From over the weekend...
According to Nightly Business Report, in Anacostia DC, nearly one of every seven loans is subprime loan. You can watch the video clip under tonight's (Friday) program. Maybe this shouldn't come as a surprise, given the fact that the low to moderate income and minorities borrowers are not on lenders' "A" category list. Not only that these folks probably might have also been targeted for predatory lending. It's double whammy for them!
What is a subprime loan? Via Washington Post.
A subprime loan is generally made to persons who cannot qualify for a traditional mortgage. According to a recent study issued by the Federal Reserve Board, "The subprime category of residential mortgages includes loans made to borrowers that displayed one or more of the following characteristics at the time of loan origination: weakened credit histories stemming from payment delinquencies, charge-offs, judgments or bankruptcies; reduced repayment capacity as measured by credit scores or debt-to-income ratios, and incomplete credit histories."

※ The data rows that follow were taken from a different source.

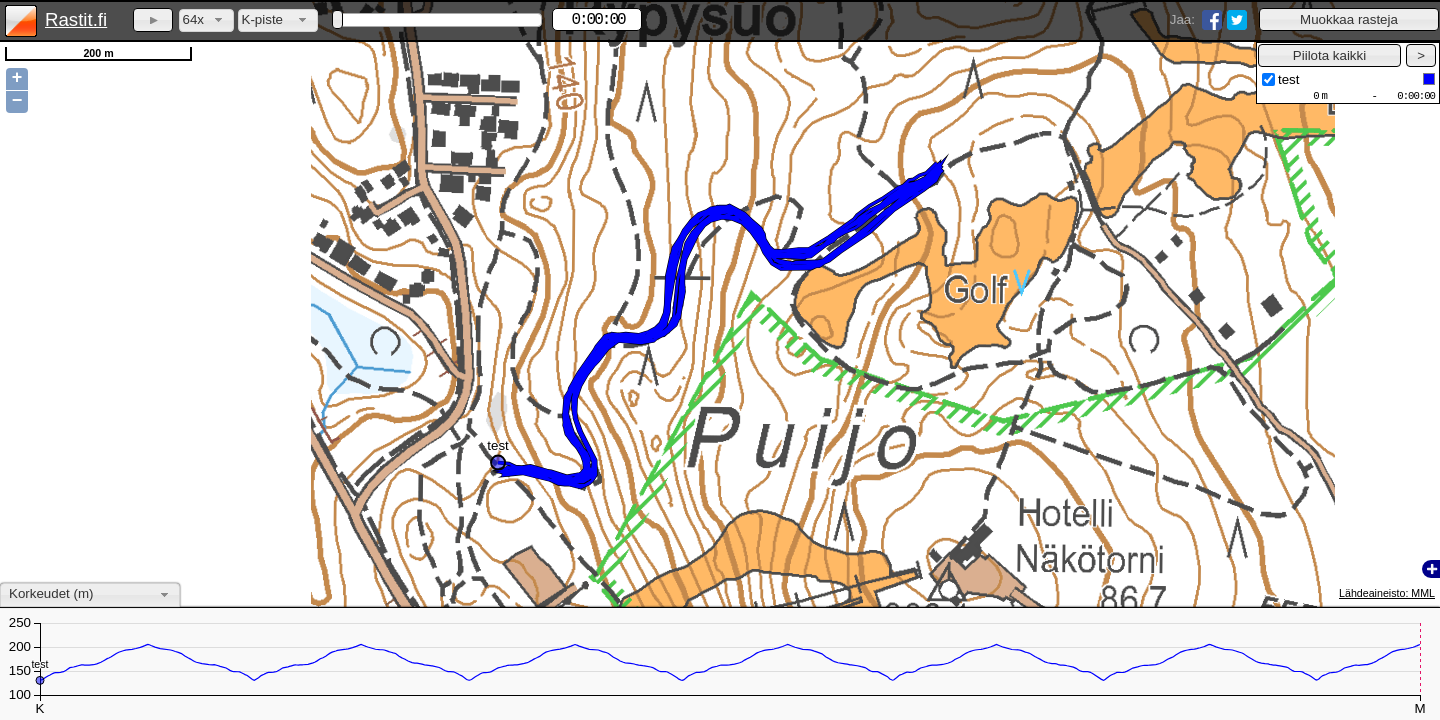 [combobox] (206, 20)
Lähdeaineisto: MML (1387, 593)
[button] (1349, 19) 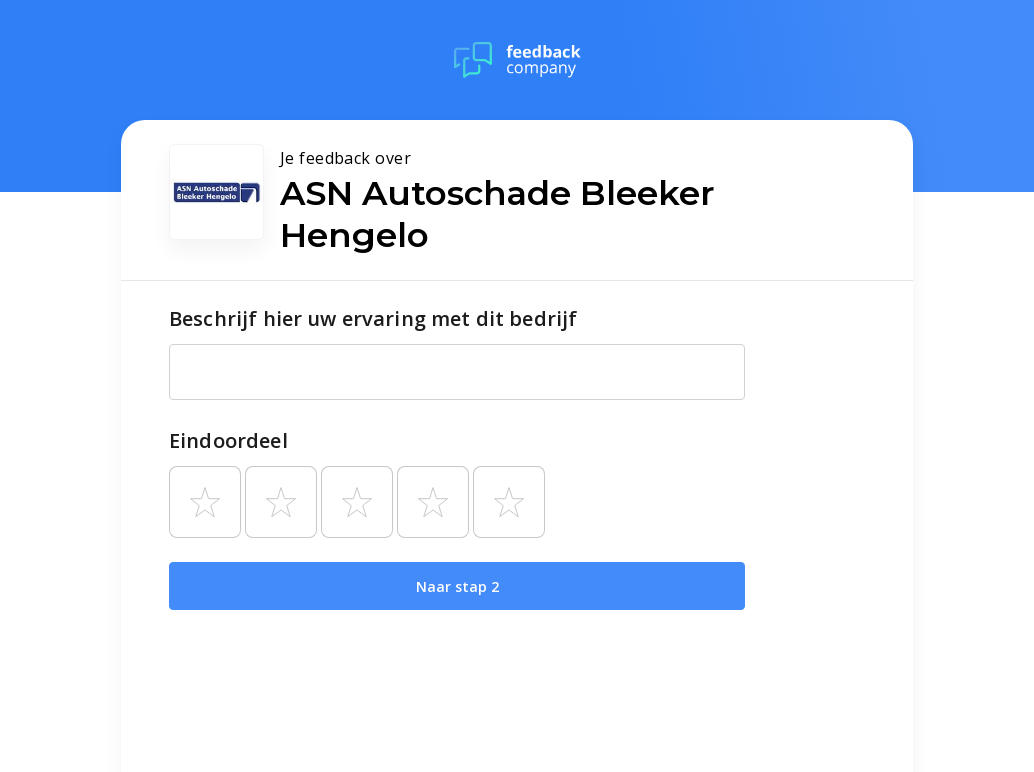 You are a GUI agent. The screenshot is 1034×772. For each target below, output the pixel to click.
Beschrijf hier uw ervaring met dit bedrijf (373, 318)
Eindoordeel (228, 440)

If more subprime borrowers are forced to go foreclosure routes -- it's going to affect D.C. government tax base. Because every one of the borrowers contributes to DC's tax coffer.
The trouble does not only hit the District, but also spills over across the river to Fairfax County. According to Urban Land Institute, via Examiner, "Fairfax county had the second-highest number of subprime mortgages in 2004."
Urban Institute Senior Research Associate Peter Tatian said in more affluent communities like Fairfax, homeowners overextend themselves by using subprime mortgages to borrow against the value of their house for renovations, or to upgrade to bigger homes.
“Many folks are relying on subprime loan refinancing,” he said. “It wasn’t a good option to begin with, but it was some way to raise money.”
Prince Georges county, is another county that might have problems with subprime loans. As they say, you ain't see nothing yet. The trouble with the loans, may also affects the financial services industry. Via The Ground Floor.
As the saga unfolds, its impact grows. Take a look at today's articles in the financial press where they discuss the number of money market mutual funds which had invested in securitizations containing sub-prime loans as a way of juicing up their meager yields.